Curious what the lathe is. My first thought was something really small, Chinese mini-lathe or maybe an Atlas 6", but what I see in the photos looks more substantial like a vintage 9" or 10" South Bend or Logan maybe? Certainly makes breaking it that way even more surprising.
 
Curious what the lathe is. My first thought was something really small, Chinese mini-lathe or maybe an Atlas 6", but what I see in the photos looks more substantial like a vintage 9" or 10" South Bend or Logan maybe? Certainly makes breaking it that way even more surprising.
Logan 9", not sure of vintage, I believe it's from the early '60s.

I just torqued head bolts last week with a calibrated torque wrench so I have valid de-facto calibration cert on my right arm, and according to its muscular strain gauge the thing broke at around 30ft-lbs.

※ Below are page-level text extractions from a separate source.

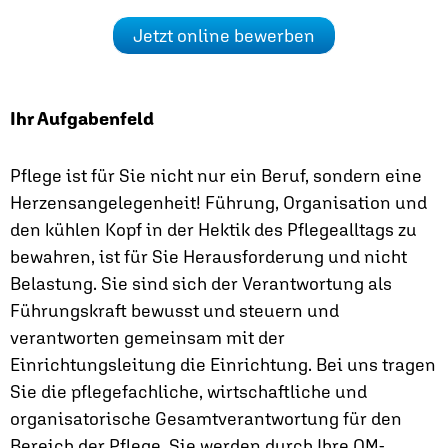
Jetzt online bewerben
Ihr Aufgabenfeld
Pflege ist für Sie nicht nur ein Beruf, sondern eine
Herzensangelegenheit! Führung, Organisation und
den kühlen Kopf in der Hektik des Pflegealltags zu
bewahren, ist für Sie Herausforderung und nicht
Belastung. Sie sind sich der Verantwortung als
Führungskraft bewusst und steuern und
verantworten gemeinsam mit der
Einrichtungsleitung die Einrichtung. Bei uns tragen
Sie die pflegefachliche, wirtschaftliche und
organisatorische Gesamtverantwortung für den
Bereich der Pflege. Sie werden durch Ihre QM-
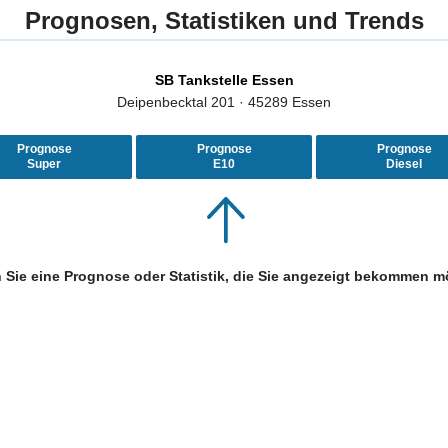
Prognosen, Statistiken und Trends
SB Tankstelle Essen
Deipenbecktal 201 · 45289 Essen
Prognose
Prognose
Prognose
Super
E10
Diesel
 Sie eine Prognose oder Statistik, die Sie angezeigt bekommen m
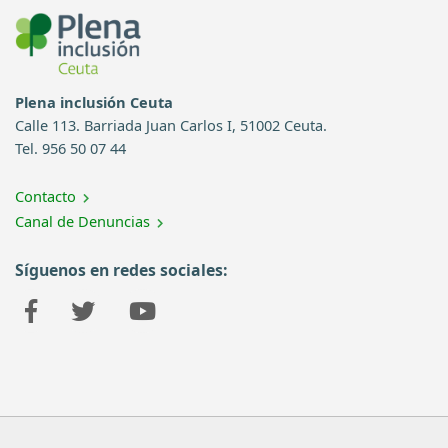
Plena inclusión Ceuta
Calle 113. Barriada Juan Carlos I, 51002 Ceuta.
Tel. 956 50 07 44
Contacto
Canal de Denuncias
Síguenos en redes sociales:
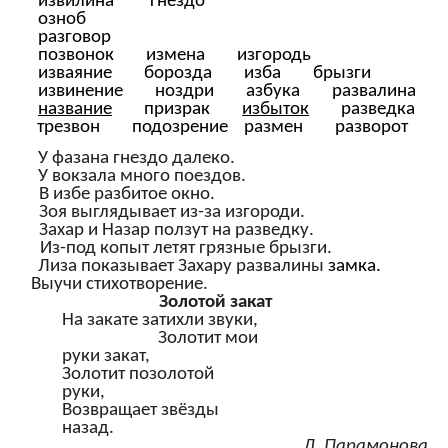
извилина гнездо
озноб
разговор
позвонок измена изгородь
изваяние борозда изба брызги
извинение ноздри азбука развалина
название
призрак
избыток
разведка
трезвон подозрение размен разворот
У фазана гнездо далеко.
У вокзала много поездов.
В избе разбитое окно.
Зоя выглядывает из-за изгороди.
Захар и Назар ползут на разведку.
Из-под копыт летят грязные брызги.
Лиза показывает Захару развалины
замка.
Выучи стихотворение.
Золотой закат
На закате затихли звуки,
Золотит мои
руки закат,
Золотит позолотой
руки,
Возвращает звёзды
назад.
Л. Парамонова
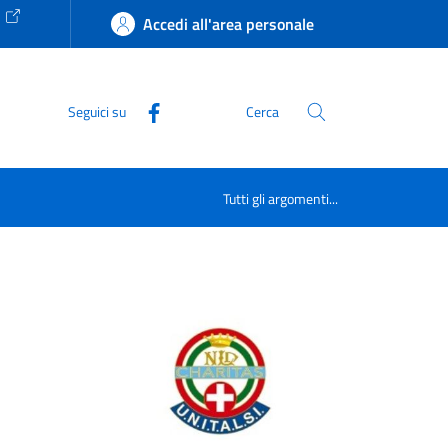
e
Accedi all'area personale
Seguici su
Cerca
Tutti gli argomenti...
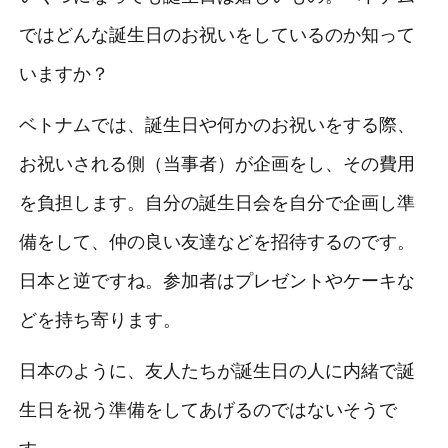
ではどんな誕生日のお祝いをしているのか知って
いますか？
ベトナムでは、誕生日や何かのお祝いをする際、
お祝いされる側（当事者）が企画をし、その費用
を負担します。自分の誕生日会を自分で企画し準
備をして、仲の良い友達などを招待するのです。
日本と逆ですね。参加者はプレゼントやケーキな
どを持ち寄ります。
日本のように、友人たちが誕生日の人に内緒で誕
生日を祝う準備をしてあげるのではないそうで
す。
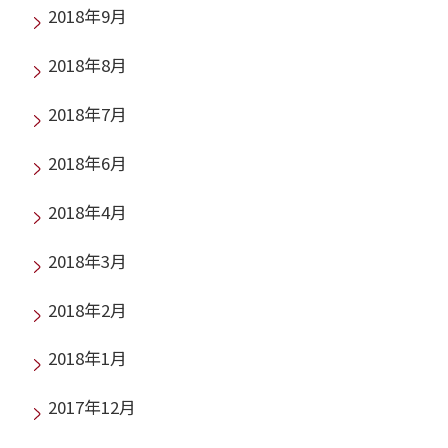
2018年9月
2018年8月
2018年7月
2018年6月
2018年4月
2018年3月
2018年2月
2018年1月
2017年12月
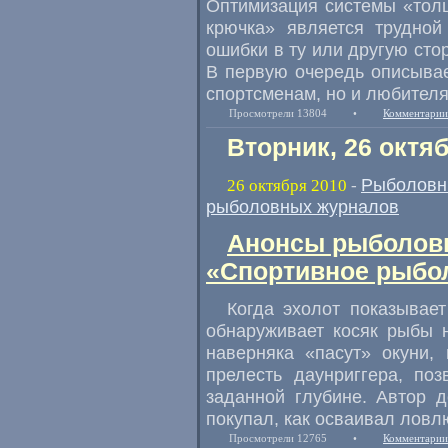
Оптимизация системы «тол
крючка» является трудно
ошибки в ту или другую сто
В первую очередь описыва
спортсменам, но и любителя
Просмотрели 13804
•
Комментарии
Вторник, 26 октя
Рыболовн
26 октября 2010
-
рыболовных журналов
Анонсы рыболовн
«Спортивное рыбол
Когда эхолот показывае
обнаруживает косяк рыбы 
наверняка «пасут» окуни,
прелесть даунриггера, по
заданной глубине. Автор д
покупал, как осваивал ловл
Просмотрели 12765
•
Комментарии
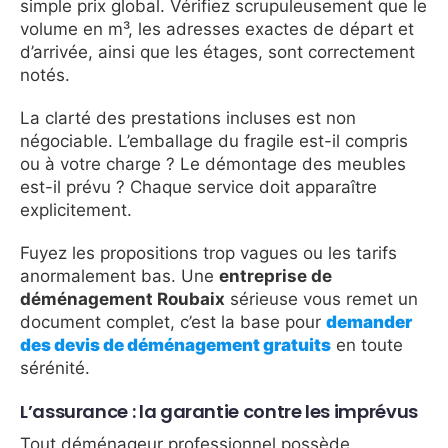
simple prix global. Vérifiez scrupuleusement que le
volume en m³, les adresses exactes de départ et
d’arrivée, ainsi que les étages, sont correctement
notés.
La clarté des prestations incluses est non
négociable. L’emballage du fragile est-il compris
ou à votre charge ? Le démontage des meubles
est-il prévu ? Chaque service doit apparaître
explicitement.
Fuyez les propositions trop vagues ou les tarifs
anormalement bas. Une
entreprise de
déménagement Roubaix
sérieuse vous remet un
document complet, c’est la base pour
demander
des devis de déménagement gratuits
en toute
sérénité.
L’assurance : la garantie contre les imprévus
Tout déménageur professionnel possède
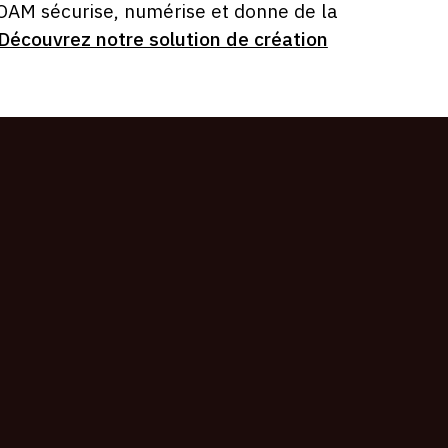
 OAM sécurise, numérise et donne de la
Découvrez notre solution de création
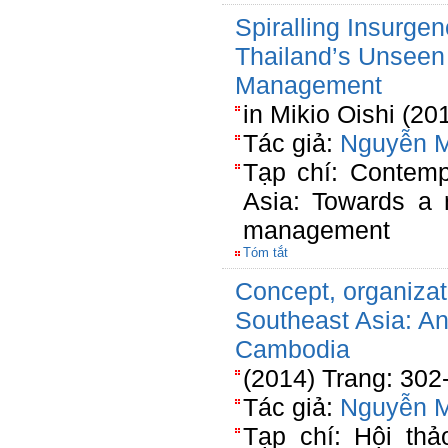
Spiralling Insurge
Thailand’s Unseen 
Management
in Mikio Oishi (20
Tác giả:
Nguyễn 
Tạp chí: Contemp
Asia: Towards a
management
Tóm tắt
Concept, organizat
Southeast Asia: An
Cambodia
(2014) Trang: 302
Tác giả:
Nguyễn 
Tạp chí: Hội th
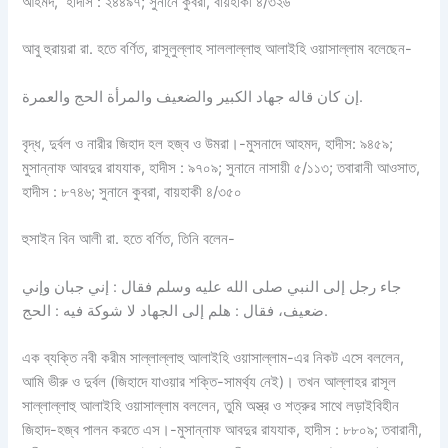
আহমদ, হাদীস : ২৪৪৯৭; সুনানে কুবরা, বায়হাকী ৪/৩২৬
আবু হুরায়রা রা. হতে বর্ণিত, রাসূলুল্লাহ সাললাল্লাহু আলাইহি ওয়াসাল্লাম বলেছেন-
إن كان قاله جهاد الكبير والضعيف والمرأة الحج والعمرة.
বৃদ্ধ, দুর্বল ও নারীর জিহাদ হল হজ্ব ও উমরা।-মুসনাদে আহমদ, হাদীস: ৯৪৫৯;
মুসান্নাফ আবদুর রাযযাক, হাদীস : ৯৭০৯; সুনানে নাসায়ী ৫/১১৩; তবারানী আওসাত,
হাদীস : ৮৭৪৬; সুনানে কুবরা, বায়হাকী ৪/৩৫০
হুসাইন বিন আলী রা. হতে বর্ণিত, তিনি বলেন-
جاء رجل إلى النبي صلى الله عليه وسلم فقال : إني جبان وإني
ضعيف، فقال : هلم إلى الجهاد لا شوكة فيه : الحج.
এক ব্যক্তি নবী করীম সাল্লাল্লাহু আলাইহি ওয়াসাল্লাম-এর নিকট এসে বললেন,
আমি ভীরু ও দুর্বল (জিহাদে যাওয়ার শক্তি-সামর্থ্য নেই)। তখন আল্লাহর রাসূল
সাল্লাল্লাহু আলাইহি ওয়াসাল্লাম বললেন, তুমি অস্ত্র ও শত্রুর সাথে লড়াইবিহীন
জিহাদ-হজ্ব পালন করতে এস।-মুসান্নাফ আবদুর রাযযাক, হাদীস : ৮৮০৯; তবারানী,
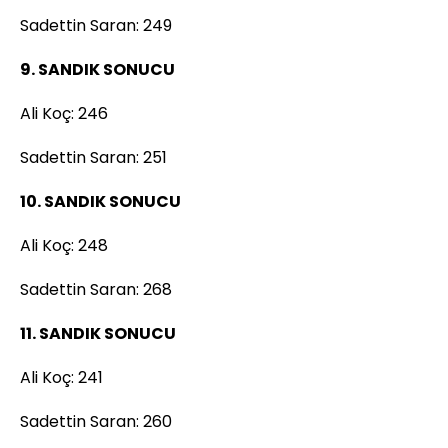
Sadettin Saran: 249
9. SANDIK SONUCU
Ali Koç: 246
Sadettin Saran: 251
10. SANDIK SONUCU
Ali Koç: 248
Sadettin Saran: 268
11. SANDIK SONUCU
Ali Koç: 241
Sadettin Saran: 260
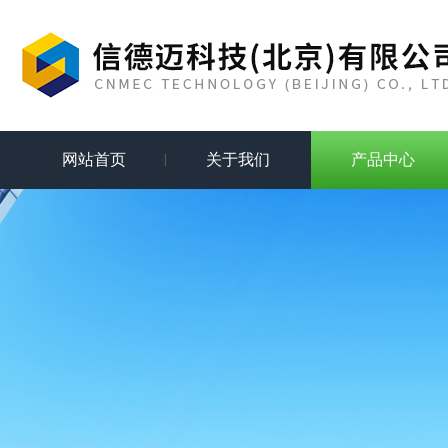
网站首页
关于我们
产品中心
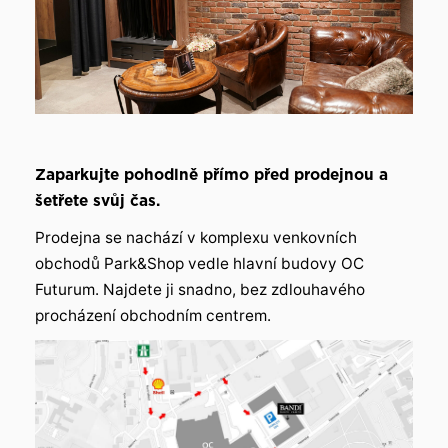
Zaparkujte pohodlně přímo před prodejnou a
šetřete svůj čas.
Prodejna se nachází v komplexu venkovních
obchodů Park&Shop vedle hlavní budovy OC
Futurum. Najdete ji snadno, bez zdlouhavého
procházení obchodním centrem.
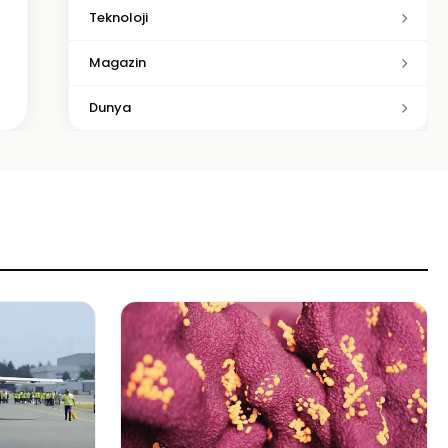
Teknoloji
Magazin
Dunya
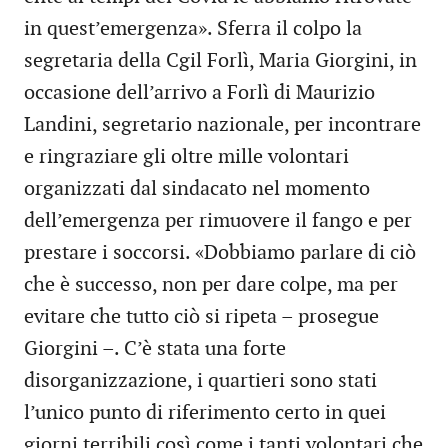
in quest’emergenza». Sferra il colpo la
segretaria della Cgil Forlì, Maria Giorgini, in
occasione dell’arrivo a Forlì di Maurizio
Landini, segretario nazionale, per incontrare
e ringraziare gli oltre mille volontari
organizzati dal sindacato nel momento
dell’emergenza per rimuovere il fango e per
prestare i soccorsi. «Dobbiamo parlare di ciò
che è successo, non per dare colpe, ma per
evitare che tutto ciò si ripeta – prosegue
Giorgini –. C’è stata una forte
disorganizzazione, i quartieri sono stati
l’unico punto di riferimento certo in quei
giorni terribili così come i tanti volontari che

I was surprised too, still am.

I think something had to have been jammed in there to upset the balance of forces and make it break. I'm sure I've put more torque than that on it before and it didn't break.
 
Yeah, super glue (CA glue). It probably won't help; if it holds, it will be the bolts holding it, but putting the glue on there was an added step that let me feel like I did everything I could to keep it together.

On the other hand, super glue has been known to be sufficient for temporarily holding workpieces to faceplates and such, so, ... maybe it was worthwhile? Yeah, I'm going to go with that. It was totally worth my time.